(Record extracts)
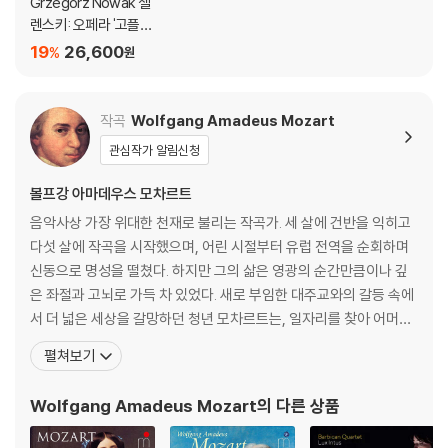
Grzegorz Nowak 젤
렌스키: 오페라 '고플라
나' (Zelenski: Goplan
19
26,600
%
원
a)
작곡
Wolfgang Amadeus Mozart
관심작가 알림신청
볼프강 아마데우스 모차르트
음악사상 가장 위대한 천재로 불리는 작곡가. 세 살에 건반을 익히고
다섯 살에 작곡을 시작했으며, 어린 시절부터 유럽 전역을 순회하며
신동으로 명성을 떨쳤다. 하지만 그의 삶은 영광의 순간만큼이나 깊
은 좌절과 고뇌로 가득 차 있었다. 새로 부임한 대주교와의 갈등 속에
서 더 넓은 세상을 갈망하던 청년 모차르트는, 일자리를 찾아 어머니
와 함께 만하임과 파리로 긴 여행을 떠난다. 그러나 그를 기다리고 있
펼쳐보기
던 것은 첫사랑의 배신과, 낯선 도시 파리에서 마주한 어머니의 비극
적인 죽음, 그리고 차가운 세상의 외면뿐이었다. 이 모든 영광과 비극
Wolfgang Amadeus Mozart
의 다른 상품
의 순간, 모차르트는 자신의 가장 가까운 친구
(End Record extracts)
Task instructions:
Go through the material above and retype every line exactly, without the images.

Reply to the task:
Grzegorz Nowak 젤
렌스키: 오페라 '고플라
나' (Zelenski: Goplan
19
26,600
%
원
a)
작곡
Wolfgang Amadeus Mozart
관심작가 알림신청
볼프강 아마데우스 모차르트
음악사상 가장 위대한 천재로 불리는 작곡가. 세 살에 건반을 익히고
다섯 살에 작곡을 시작했으며, 어린 시절부터 유럽 전역을 순회하며
신동으로 명성을 떨쳤다. 하지만 그의 삶은 영광의 순간만큼이나 깊
은 좌절과 고뇌로 가득 차 있었다. 새로 부임한 대주교와의 갈등 속에
서 더 넓은 세상을 갈망하던 청년 모차르트는, 일자리를 찾아 어머니
와 함께 만하임과 파리로 긴 여행을 떠난다. 그러나 그를 기다리고 있
펼쳐보기
던 것은 첫사랑의 배신과, 낯선 도시 파리에서 마주한 어머니의 비극
적인 죽음, 그리고 차가운 세상의 외면뿐이었다. 이 모든 영광과 비극
Wolfgang Amadeus Mozart
의 다른 상품
의 순간, 모차르트는 자신의 가장 가까운 친구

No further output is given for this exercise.